I'm pretty sure the config is okay but in any event, even when I manually create a snapshot with the `-r` option... it doesn't work!

What the heck is wrong?!
 
I just don't understand what's going on... I've booted my FreeNAS / TrueNAS install and imported the nvme-pool. I've then taken a recursive snapshot of the nvme-pool via the TrueNAS GUI, and then send | recv'd via the shell to a newly create pool (pool980).

When I navigate pool980, the dataset structure from nvme-pool has been recreated, and the data in any folders at the root of nvme-pool has been copied to the new pool. But the "subvol" datasets are entirely empty, including not having a .zfs folder.

When I run zfs list poo980/nvme-pool/subvol-101-disk-0, it says (on TrueNAS) "cannot open 'poo980/nvme-pool/subvol-101-disk-0' : dataset does not exists".

One other thing I tried was creating a manual, recursive snapshot of just nvme-pool/subvol-101-disk-0 via the TrueNAS GUI. I then send | recv'd via the shell to pool980 and it worked... complete with a hidden .zfs folder.

I don't know whether I missing something basic, or something serious is wrong.

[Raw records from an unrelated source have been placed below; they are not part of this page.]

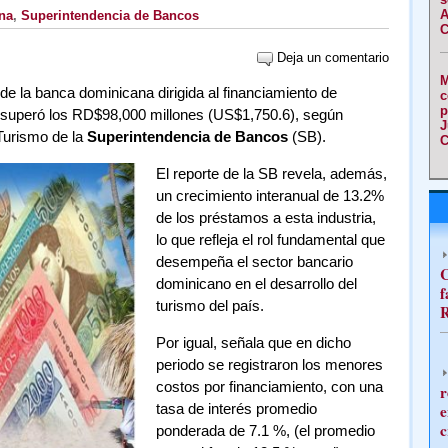
A
na
,
Superintendencia de Bancos
C
Deja un comentario
M
o de la banca dominicana dirigida al financiamiento de
c
p
s superó los RD$98,000 millones (US$1,750.6), según
J
Turismo de la
Superintendencia de Bancos
(SB).
C
El reporte de la SB revela, además,
un crecimiento interanual de 13.2%
de los préstamos a esta industria,
lo que refleja el rol fundamental que
desempeña el sector bancario
C
dominicano en el desarrollo del
f
turismo del país.
R
Por igual, señala que en dicho
periodo se registraron los menores
costos por financiamiento, con una
r
tasa de interés promedio
e
c
ponderada de 7.1 %, (el promedio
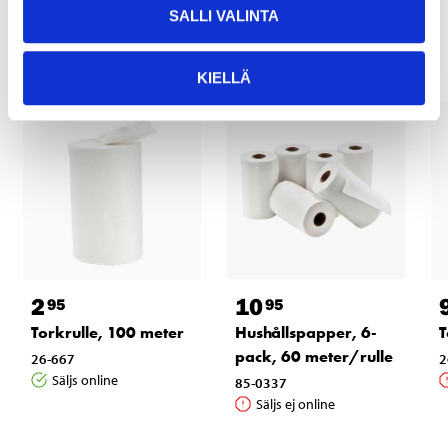
Andra kunder köpte också
SALLI VALINTA
KIELLÄ
2
10
95
95
Torkrulle, 100 meter
Hushållspapper, 6-
T
pack, 60 meter/rulle
26-667
2
Säljs online
85-0337
Säljs ej online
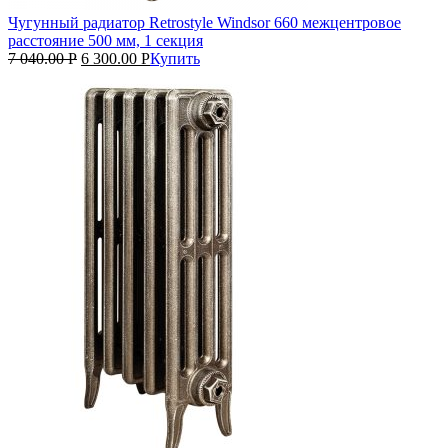
Чугунный радиатор Retrostyle Windsor 660 межцентровое
расстояние 500 мм, 1 секция
7 040.00
Р
6 300.00
Р
Купить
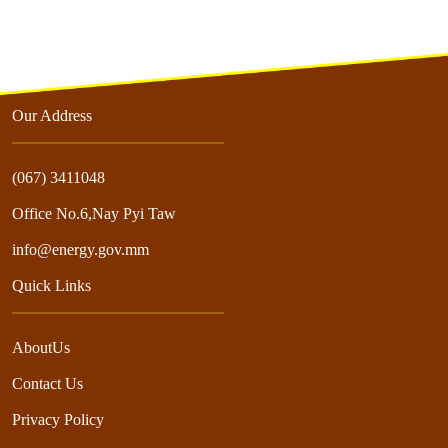
Our Address
(067) 3411048
Office No.6,Nay Pyi Taw
info@energy.gov.mm
Quick Links
AboutUs
Contact Us
Privacy Policy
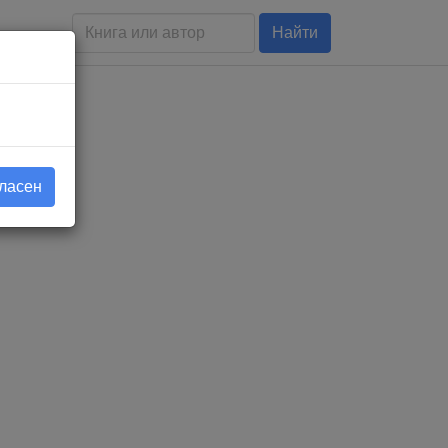
Найти
гласен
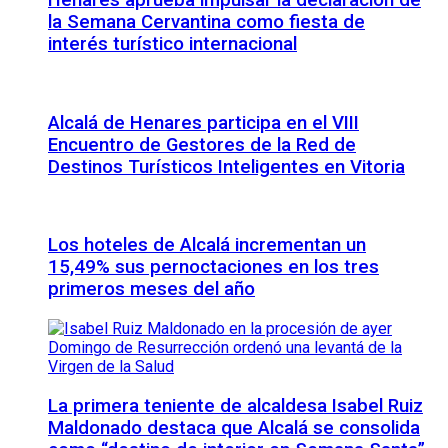
Henares aprueba impulsar la declaración de
la Semana Cervantina como fiesta de
interés turístico internacional
Alcalá de Henares participa en el VIII
Encuentro de Gestores de la Red de
Destinos Turísticos Inteligentes en Vitoria
Los hoteles de Alcalá incrementan un
15,49% sus pernoctaciones en los tres
primeros meses del año
La primera teniente de alcaldesa Isabel Ruiz
Maldonado destaca que Alcalá se consolida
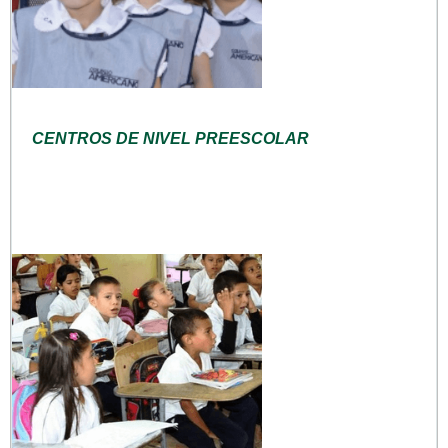
CENTROS DE NIVEL PREESCOLAR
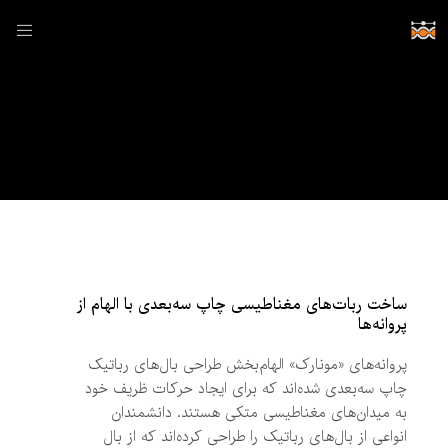
نوشته شده توسط:
pejman
ساخت ربات‌های مغناطیسی چاپ سه‌بعدی با الهام از
پروانه‌ها
پروانه‌های «مونارک» الهام‌بخش طراحی بال‌های رباتیک
چاپ سه‌بعدی شده‌اند که برای ایجاد حرکات ظریف خود
به میدان‌های مغناطیسی متکی هستند. دانشمندان
انواعی از بال‌های رباتیک را طراحی کرده‌اند که از بال‌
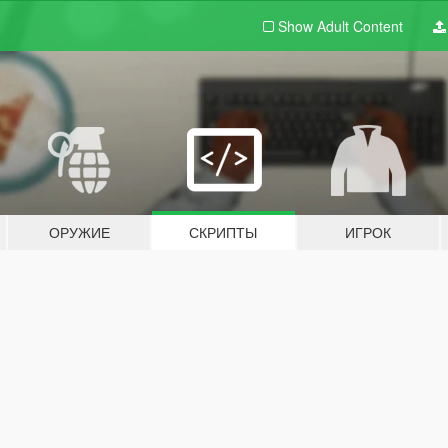
Show Adult
Content
ОРУЖИЕ
СКРИПТЫ
ИГРОК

[EDIT] (Whilst still on my TrueNAS install) I've just tried sending the snapshot I described in the first paragraph, this time however, I used the
-R flag in my command, zfs send -R nvme-pool@manual-2021-06-30_00-06 | zfs recv pool980/manual-test. Everything replicated properly. So I then tried again but this time, I tried replicating a snapshot created by sanoid (zfs send -R nvme-pool@autosnap_2021-06-29_22:00:01_hourly | zfs recv pool980/sanoid-test) and it failed, saying-

Code:
cannot send nvme-pool@autosnap_2021-06-29_22:00:01_hourly recursively: snapshot nvme-pool/subvol-103-disk-0@autosnap_2021-06-29_22:00:01_hourly does not existwarning: cannot send 'nvme-pool@autosnap_2021-06-29_22:00:01_hourly': backup failed
cannot receive: failed to read from stream
 
Last edited:
I just don't understand what's going on... I've booted my FreeNAS / TrueNAS install and imported the nvme-pool. I've then taken a recursive snapshot of the nvme-pool via the TrueNAS GUI, and then send | recv'd via the shell to a newly create pool (pool980).

When I navigate pool980, the dataset structure from nvme-pool has been recreated, and the data in any folders at the root of nvme-pool has been copied to the new pool. But the "subvol" datasets are entirely empty, including not having a .zfs folder.

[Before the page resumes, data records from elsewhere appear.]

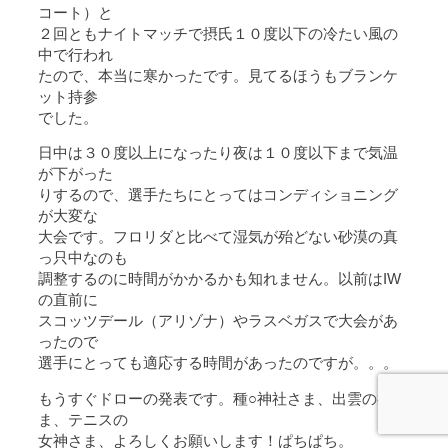
コート）と
２回ともナイトマッチで摂氏１０度以下の冷たい風の
中で行われ
たので、本当に寒かったです。見てるほうもブランケ
ット持参
でした。
日中は３０度以上になったり夜は１０度以下まで気温
が下がった
りするので、選手たちにとってはコンディショニング
が大変な
大会です。フロリダと比べて湿気が殆どない砂漠の真
っ只中なのも
調整するのに時間がかかるかも知れません。以前はIW
の直前に
スコッツデール（アリゾナ）やラスベガスで大会があ
ったので
選手にとっても適応する時間があったのですが。。。
もうすぐドローの発表です。種○神社さま、出雲の神さ
ま、テニスの
女神さま、よろしくお願いします！ぱちぱち。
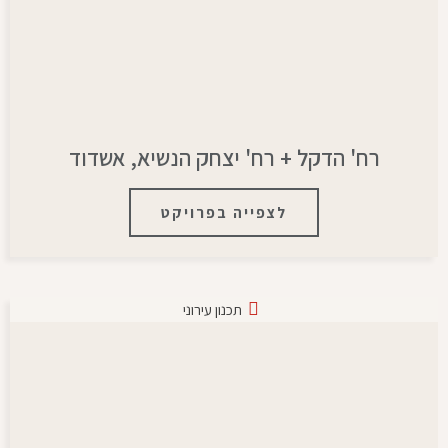
רח' הדקל + רח' יצחק הנשיא, אשדוד
לצפייה בפרויקט
תכנון עירוני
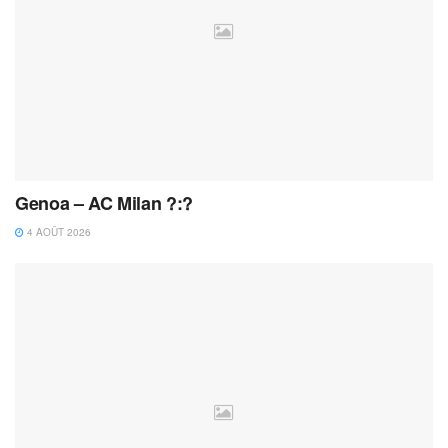
Genoa – AC Milan ?:?
4 AOÛT 2026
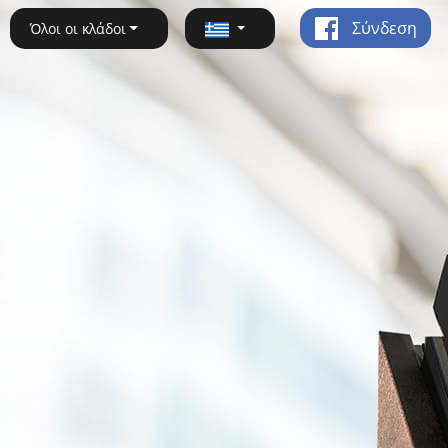
Σύνδεση
Όλοι οι κλάδοι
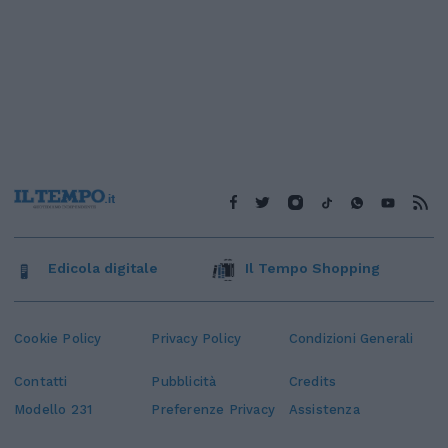
Edicola digitale
Il Tempo Shopping
Cookie Policy
Privacy Policy
Condizioni Generali
Contatti
Pubblicità
Credits
Modello 231
Preferenze Privacy
Assistenza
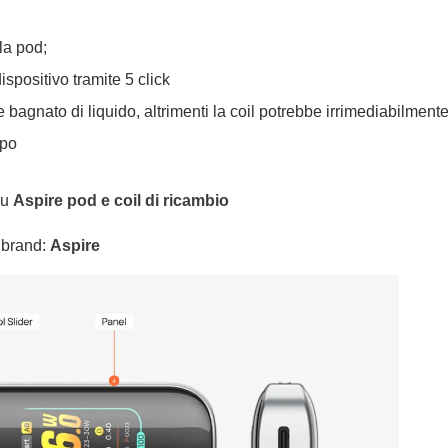
lla pod;
ispositivo tramite 5 click
bagnato di liquido, altrimenti la coil potrebbe irrimediabilmente
apo
su
Aspire pod e coil di ricambio
l brand:
Aspire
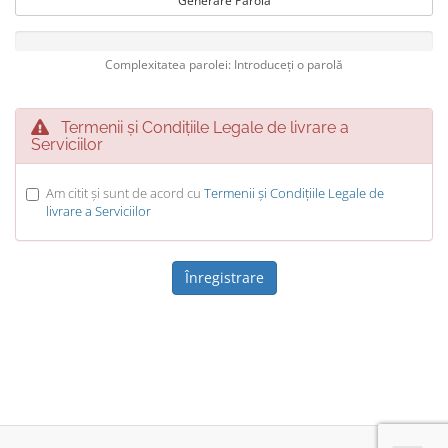
Generare Parolă
Complexitatea parolei: Introduceți o parolă
Termenii și Condițiile Legale de livrare a
Serviciilor
Am citit și sunt de acord cu
Termenii și Condițiile Legale de
livrare a Serviciilor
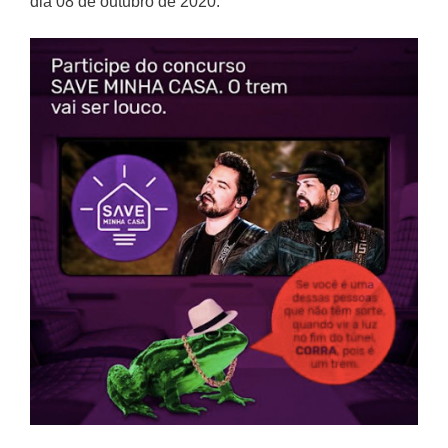
dia 08 de outubro de 2020.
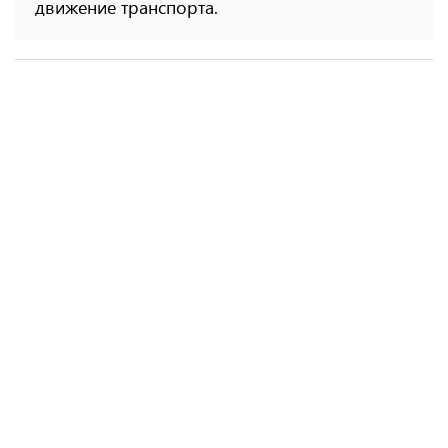
движение транспорта.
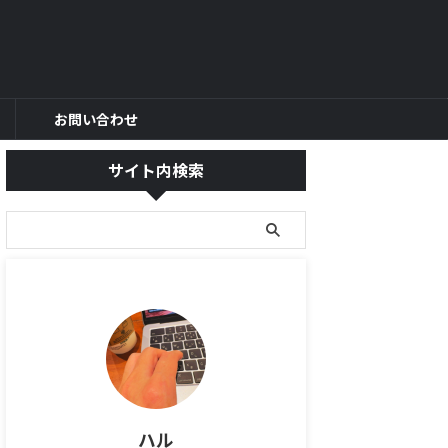
お問い合わせ
サイト内検索
ハル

When I run zfs list poo980/nvme-pool/subvol-101-disk-0, it says (on TrueNAS) "cannot open 'poo980/nvme-pool/subvol-101-disk-0' : dataset does not exists".

One other thing I tried was creating a manual, recursive snapshot of just nvme-pool/subvol-101-disk-0 via the TrueNAS GUI. I then send | recv'd via the shell to pool980 and it worked... complete with a hidden .zfs folder.

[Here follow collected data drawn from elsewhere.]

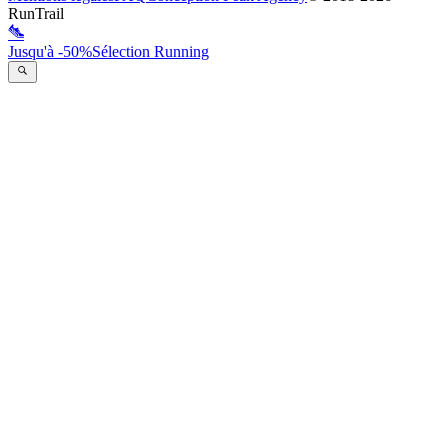
RunTrail
Jusqu'à -50%
Sélection Running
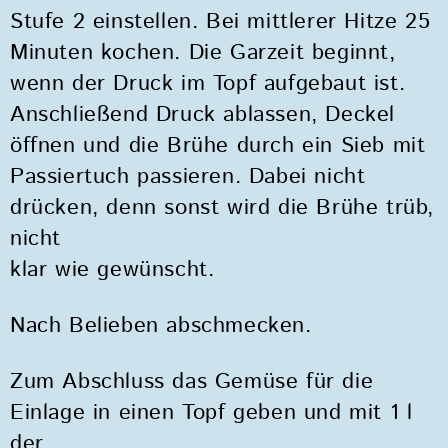
Stufe 2 einstellen. Bei mittlerer Hitze 25
Minuten kochen. Die Garzeit beginnt,
wenn der Druck im Topf aufgebaut ist.
Anschließend Druck ablassen, Deckel
öffnen und die Brühe durch ein Sieb mit
Passiertuch passieren. Dabei nicht
drücken, denn sonst wird die Brühe trüb,
nicht
klar wie gewünscht.
Nach Belieben abschmecken.
Zum Abschluss das Gemüse für die
Einlage in einen Topf geben und mit 1 l
der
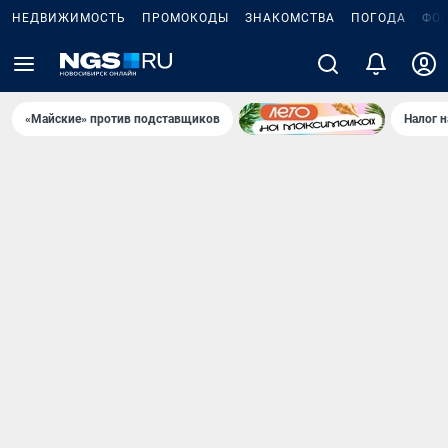
НЕДВИЖИМОСТЬ
ПРОМОКОДЫ
ЗНАКОМСТВА
ПОГОДА
ФО
«Майские» против подставщиков
Налог 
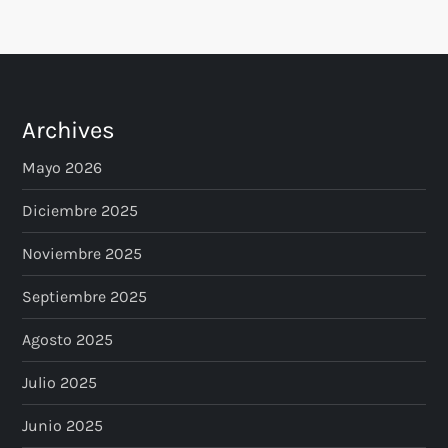
Archives
Mayo 2026
Diciembre 2025
Noviembre 2025
Septiembre 2025
Agosto 2025
Julio 2025
Junio 2025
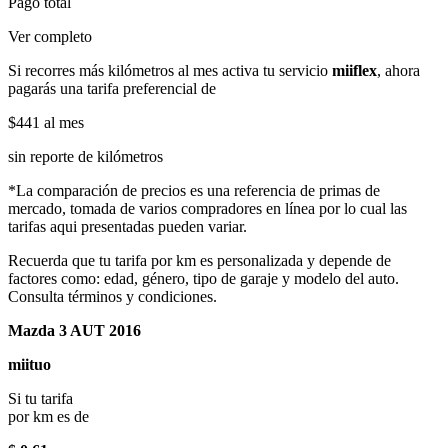
Pago total
Ver completo
Si recorres más kilómetros al mes activa tu servicio
miiflex
, ahora
pagarás una tarifa preferencial de
$441
al mes
sin reporte de kilómetros
*La comparación de precios es una referencia de primas de
mercado, tomada de varios compradores en línea por lo cual las
tarifas aqui presentadas pueden variar.
Recuerda que tu tarifa por km es personalizada y depende de
factores como: edad, género, tipo de garaje y modelo del auto.
Consulta términos y condiciones.
Mazda 3 AUT 2016
miituo
Si tu tarifa
por km es de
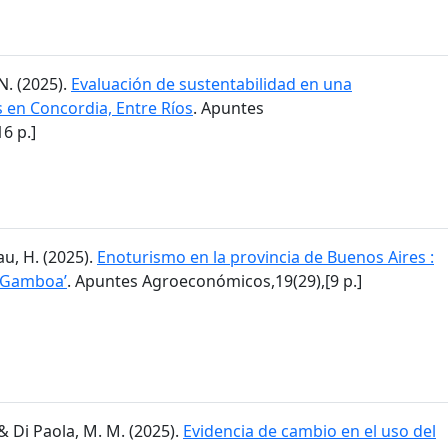
N. (2025).
Evaluación de sustentabilidad en una
en Concordia, Entre Ríos
. Apuntes
6 p.]
lau, H. (2025).
Enoturismo en la provincia de Buenos Aires :
a Gamboa’
. Apuntes Agroeconómicos,19(29),[9 p.]
I. & Di Paola, M. M. (2025).
Evidencia de cambio en el uso del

I don't know whether I missing something basic, or something serious is wrong.
Probably stupid question… you took a recursive snapshot. Did you use the -R flag to send?
 
Probably stupid question… you took a recursive snapshot. Did you use the -R flag to send?
Thank you for your response. Before you posted, I had started editing my previous comment with info regarding use of the -R flag. Please see the edit at the bottom of my previous comment for more details.
 
Last edited:
Your prior post was deleted, not edited.

That's weird. So you can't see https://forum.proxmox.com/threads/ive-really-screwed-up-bad-please-help.91408/#post-399582 ? I can see it whilst I'm logged in but not when I open a new private browser window. If anyone could enlighten me as to why it was deleted, I'd be grateful.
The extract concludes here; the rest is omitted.